You can view the contents of a bucket by traversing down the path.

mc ls tree watsonxdata/hive-bucket

[2023-10-13 10:34:36 EDT]     0B gosalesdw/
[2023-10-13 10:34:36 EDT]     0B hive_sql/
[2023-10-13 10:34:36 EDT]     0B ontime/
[2023-10-13 10:34:36 EDT]     0B taxi/

Create a Bucket

At this point we will create a new bucket to hold some data. Use the mb (make bucket) command. The command requires the alias name for the MinIO connection followed by the name of the bucket.

mc mb alias-name/new-bucket

The following code will create a new bucket in the system called sampledata.

mc mb watsonxdata/sampledata

Bucket created successfully `watsonxdata/sampledata`.

We can double check that the bucket it there.

mc ls tree watsonxdata

[2023-09-29 14:38:19 EDT]     0B hive-bucket/
[2023-09-29 14:38:19 EDT]     0B iceberg-bucket/
[2023-10-13 10:39:47 EDT]     0B sampledata/

Loading Data

One of the most powerful features of the MinIO CLI is its ability to load data directory from your workstation into the bucket, rather than having to use the MinIO UI. It is also significantly faster than using the UI interface.

The next example will load data into the bucket that was just created. The directory that we will be using to load data from is called /sampledata and found in the root directory of the watsonx.data server.

ls /sampledata/csv

gosales  ontime  taxi

Next we will load the data from each one of these directories into the sampledata bucket. The mc command allows you to select which files to place into a bucket, or an entire directory with recursion. In this case we are loading all three directories the files into the bucket. Note the use of the / at the end of the directory name to prevent the directory name csv from being used as the high-level directory name in the target bucket.
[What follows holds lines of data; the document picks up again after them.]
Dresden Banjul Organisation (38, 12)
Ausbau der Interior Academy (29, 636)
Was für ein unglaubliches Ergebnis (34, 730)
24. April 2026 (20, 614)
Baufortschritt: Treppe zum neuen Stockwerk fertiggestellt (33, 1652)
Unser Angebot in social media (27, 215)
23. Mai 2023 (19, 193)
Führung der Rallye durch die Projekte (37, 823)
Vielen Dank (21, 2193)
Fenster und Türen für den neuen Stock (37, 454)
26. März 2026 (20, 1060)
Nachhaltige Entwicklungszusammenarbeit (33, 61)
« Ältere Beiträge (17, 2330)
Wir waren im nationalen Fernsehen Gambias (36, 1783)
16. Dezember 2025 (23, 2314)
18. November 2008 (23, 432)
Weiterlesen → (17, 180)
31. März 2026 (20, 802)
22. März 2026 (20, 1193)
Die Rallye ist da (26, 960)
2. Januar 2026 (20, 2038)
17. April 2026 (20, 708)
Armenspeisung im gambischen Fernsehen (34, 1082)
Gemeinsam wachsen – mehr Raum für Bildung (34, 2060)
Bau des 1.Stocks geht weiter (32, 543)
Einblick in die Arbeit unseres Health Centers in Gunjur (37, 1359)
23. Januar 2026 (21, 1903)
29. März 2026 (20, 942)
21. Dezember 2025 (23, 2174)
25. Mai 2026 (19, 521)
mc cp --recursive /sampledata/csv/ watsonxdata/sampledata/

...data/csv/taxi/taxi.csv: 306.16 MiB / 306.16 MiB ━━━━━━━━━━━━━━━━━━ 147.91 MiB/s 2s

We can double-check that our files are there with the --files option:

mc tree --files watsonxdata/sampledata/

watsonxdata/sampledata/
├─ gosales
│  ├─ DIST_INVENTORY_FACT.csv
│  ├─ DIST_PRODUCT_FORECAST_FACT.csv
│  ├─ DIST_RETURNED_ITEMS_FACT.csv
│  ├─ DIST_RETURN_REASON_DIM.csv
....
│  ├─ EMP_EMPLOYEE_DIM.csv
│  ├─ SLS_SALES_TARG_FACT.csv
│  ├─ gosales_createtable.sql
│  └─ gosales_load_postgres.sql
├─ ontime
│  ├─ aircraft.csv
│  ├─ airline_id.csv
│  ├─ airport_id.csv
│  ├─ cancellation.csv
│  └─ ontime.csv
└─ taxi
   └─ taxi.csv

Delete a File or Bucket

Use the rb (Remove bucket) command to remove a bucket and its contents. You can remove individual objects by using the rm (Remove) command by fully qualifying the object. The next command will remove the ontime.csv file from the ontime folder.

mc rm watsonxdata/sampledata/ontime/ontime.csv

Removed `watsonxdata/sampledata/ontime/ontime.csv`.

The delete bucket command will fail if you still have data in the bucket.

mc rb watsonxdata/sampledata

mc:  `watsonxdata/sampledata` is not empty. 
Retry this command with ‘--force’ flag if you want to remove 
`watsonxdata/sampledata` and all its contents

Adding the --force option will remove the bucket and all the data in it. Use with caution!

mc rb --force watsonxdata/sampledata

Removed `watsonxdata/sampledata` successfully.